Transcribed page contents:
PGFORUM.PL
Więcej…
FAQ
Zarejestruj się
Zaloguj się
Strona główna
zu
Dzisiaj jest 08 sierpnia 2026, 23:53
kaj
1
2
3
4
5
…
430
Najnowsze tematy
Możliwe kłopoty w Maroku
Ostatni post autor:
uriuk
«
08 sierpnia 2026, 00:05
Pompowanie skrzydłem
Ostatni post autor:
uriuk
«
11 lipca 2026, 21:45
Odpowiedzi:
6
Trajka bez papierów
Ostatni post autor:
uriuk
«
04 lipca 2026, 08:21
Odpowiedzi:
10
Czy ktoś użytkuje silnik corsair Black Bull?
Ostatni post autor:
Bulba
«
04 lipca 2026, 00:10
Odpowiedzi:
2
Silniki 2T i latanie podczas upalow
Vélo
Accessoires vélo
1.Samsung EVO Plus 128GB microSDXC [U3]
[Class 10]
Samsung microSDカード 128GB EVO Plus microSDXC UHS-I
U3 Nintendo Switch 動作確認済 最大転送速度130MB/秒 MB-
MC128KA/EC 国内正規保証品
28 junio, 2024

* * *

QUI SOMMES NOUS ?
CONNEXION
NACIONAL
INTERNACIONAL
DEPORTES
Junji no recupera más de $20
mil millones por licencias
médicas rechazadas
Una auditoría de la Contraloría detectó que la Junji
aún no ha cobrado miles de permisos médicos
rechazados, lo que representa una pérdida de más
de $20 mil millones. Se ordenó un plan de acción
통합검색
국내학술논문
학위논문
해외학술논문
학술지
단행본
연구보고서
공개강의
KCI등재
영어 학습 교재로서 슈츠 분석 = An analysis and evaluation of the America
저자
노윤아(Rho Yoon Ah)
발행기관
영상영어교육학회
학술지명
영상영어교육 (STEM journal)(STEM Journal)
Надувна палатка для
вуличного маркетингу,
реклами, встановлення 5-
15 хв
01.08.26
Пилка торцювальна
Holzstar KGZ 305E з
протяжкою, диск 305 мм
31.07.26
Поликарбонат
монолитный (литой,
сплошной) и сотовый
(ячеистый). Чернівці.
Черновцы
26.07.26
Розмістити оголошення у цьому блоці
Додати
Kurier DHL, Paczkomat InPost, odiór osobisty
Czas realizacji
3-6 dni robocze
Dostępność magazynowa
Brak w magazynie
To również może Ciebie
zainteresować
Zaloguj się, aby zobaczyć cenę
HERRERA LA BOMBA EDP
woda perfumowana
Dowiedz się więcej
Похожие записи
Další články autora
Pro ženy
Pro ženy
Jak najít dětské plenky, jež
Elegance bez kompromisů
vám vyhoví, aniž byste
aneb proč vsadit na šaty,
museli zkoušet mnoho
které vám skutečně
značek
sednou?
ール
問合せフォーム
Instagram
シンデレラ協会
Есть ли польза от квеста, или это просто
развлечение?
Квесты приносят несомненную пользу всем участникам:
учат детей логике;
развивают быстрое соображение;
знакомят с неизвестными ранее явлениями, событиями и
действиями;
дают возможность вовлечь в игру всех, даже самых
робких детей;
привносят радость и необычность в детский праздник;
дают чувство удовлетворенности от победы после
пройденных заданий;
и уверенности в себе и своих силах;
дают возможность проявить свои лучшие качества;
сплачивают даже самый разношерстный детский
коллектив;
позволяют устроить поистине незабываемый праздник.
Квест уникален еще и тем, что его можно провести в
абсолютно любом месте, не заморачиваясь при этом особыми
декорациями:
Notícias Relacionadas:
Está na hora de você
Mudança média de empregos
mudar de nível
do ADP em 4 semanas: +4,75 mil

- **Task item**
Pick out, from the lines above, every one that contains the string "Samsung".

- **Response for this exercise**
1.Samsung EVO Plus 128GB microSDXC [U3]
Samsung microSDカード 128GB EVO Plus microSDXC UHS-I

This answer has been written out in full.